Woodfork earned $188,000 as interim superintendent. King said he didn’t want it reduced.

It has been reduced, however, as it should be. Less responsibility, less pay.

With a base salary combined with experience calculations, Woodfork now earns $172,787 a year as a two-star deputy. No other two-star deputy earns more than $148,859. Hans Ganthier, the only three-star deputy, earns $160,377.

Kirkpatrick earned $337,000 annually in Oakland. That’s what she’s making in New Orleans while in the interim job, and that's what she'll make if confirmed.

As part of the search process, the council unanimously agreed in advance to increase the new chief's salary by about 50% to attract strong candidates for the job.
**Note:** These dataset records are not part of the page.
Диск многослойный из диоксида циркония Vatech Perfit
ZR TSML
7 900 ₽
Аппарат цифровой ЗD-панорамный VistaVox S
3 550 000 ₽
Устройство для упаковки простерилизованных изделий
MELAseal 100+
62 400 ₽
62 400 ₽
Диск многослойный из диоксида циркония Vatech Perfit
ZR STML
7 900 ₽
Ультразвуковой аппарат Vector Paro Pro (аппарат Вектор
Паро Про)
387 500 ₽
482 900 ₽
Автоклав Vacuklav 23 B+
Among her strengths, Kirkpatrick counted bias and diversity training, being a change agent and an ability to recruit and retain good cops.

She wants a new NOPD marketing plan, with an emphasis on social media, and she wants to waive the $55 fee to take the department test outside of the city. She also wants to prepare candidates by developing guides and practice tests.
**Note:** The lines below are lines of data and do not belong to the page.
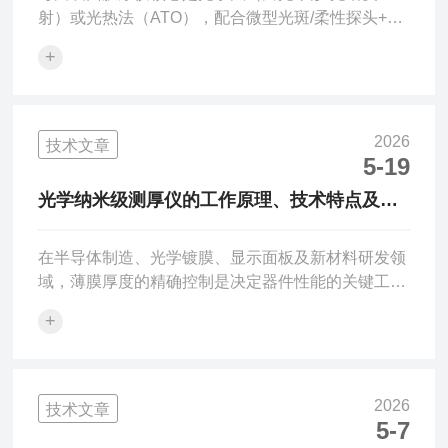
射）或光热法（ATO），配合微型光斑/柔性探头+曲
率补偿算法，非接触测量弧面、球面、R角等工件的
+
涂层/薄膜厚度，规避传统接触式的边缘效应与贴合
误差。一、主流测量原理（按技术路线）1.白光干涉/
光谱反射法（很常用，纳米级）核心原理：宽光谱光
源（紫外/可见/近红外）照射曲面薄膜，上下表面反
2026
技术文章
射光形成干涉条纹；探头采集反射光谱，结合材料折
5-19
射率库与曲率补偿算法，解析单层/多层膜厚。关键
光学纳米级测厚仪的工作原理、技术特点及应
设计：光斑小（≈100μm）、偏振光路抑背反射、光
用场景
纤探头适...
在半导体制造、光学镀膜、显示面板及新材料研发领
域，薄膜厚度的精确控制是决定器件性能的关键工
序。一层仅数十纳米厚的氧化膜，其厚度的微小偏差
+
就可能导致芯片电性能的显著变化；一片增透膜的厚
度偏离设计值，直接改变光学元件的透过率。传统的
机械探针式轮廓仪难以测量软质薄膜且可能损伤样品
表面，而光学纳米级测厚仪利用光干涉、光谱反射或
2026
技术文章
椭圆偏振原理，以非接触、无损的方式快速测定透明
5-7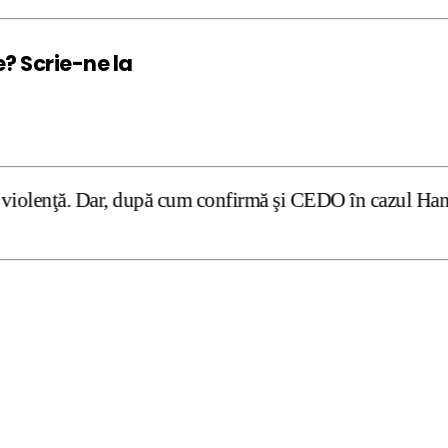
e? Scrie-ne la
 după cum confirmă şi CEDO în cazul Handyside vs. UK (par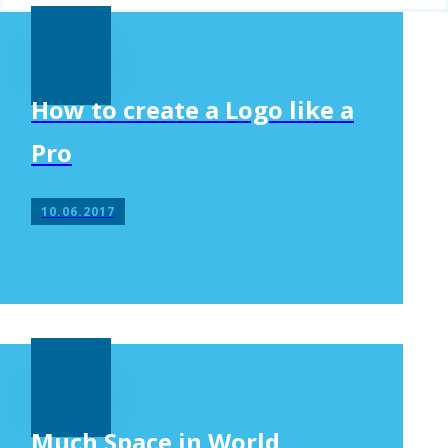
How to create a Logo like a
Pro
10.06.2017
Much Space in World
For hiring and retention, she proposes offering day care as a part of providing a better quality of life for NOPD employees.

She’s evaluating the department’s organizational structure — without changes for at least 90 days — but she thinks realigning recruiting, the training academy and the field training officer program under one commander could make sense.
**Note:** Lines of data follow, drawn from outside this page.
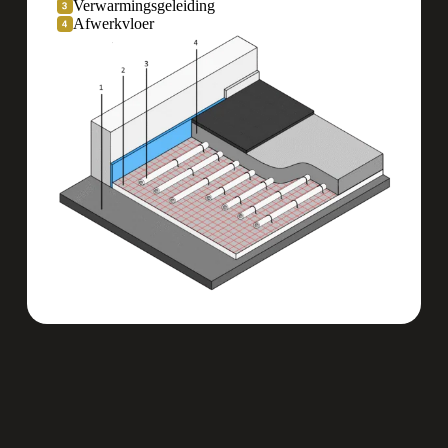
Verwarmingsgeleiding
Afwerkvloer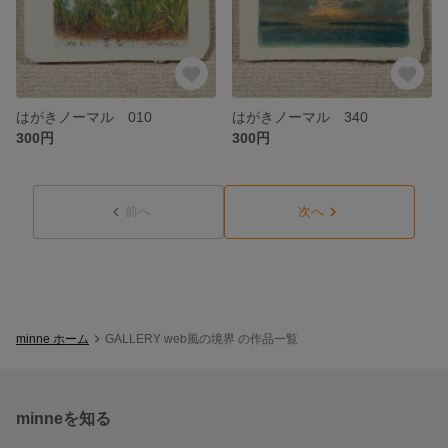
はがきノーマル 010
はがきノーマル 340
300円
300円
前へ
次へ
minne ホーム
GALLERY web風の境界 の作品一覧
minneを知る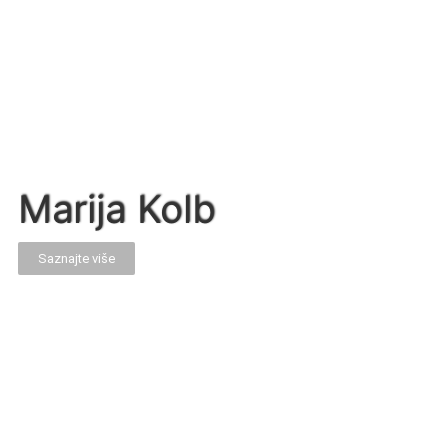
Marija Kolb
Saznajte više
Kirkpatrick also has met with U.S. District Judge Susie Morgan about the federal consent decree. She says she wants to work cooperatively to address the 81 paragraphs that show NOPD out of compliance.

Kirkpatrick showed a willingness to be frank when District B council member Lesli Harris asked whether she agreed that the police chief should be in charge of a mayoral violent crime task force rather than a 911/311 director with no law enforcement background. Kirkpatrick said that she’d prefer that a captain closer to the workload head such a group — but that she'd attend each meeting.

Kirkpatrick promised council members that she’ll meet with each of them — one on one — monthly to discuss what they’re hearing and seeing in their districts. After being blasted by citizens, Kirkpatrick walked over to them, asking to learn more about their concerns.

There are a number of things I wish had gone differently, but this is where we are. The mayor has nominated someone who, by most accounts, will do well. 

The council should approve Kirkpatrick, though council member Oliver Thomas said he will cast a protest "no" vote. He feels Woodfork, who is Black, did all she was asked to do, and Black boys and girls need to see support and success.

If the council fails to confirm, we'll have to endure another monthslong search, leaving the department uncertain about its future. And that would be on the council. 

It's time to put Kirkpatrick to work.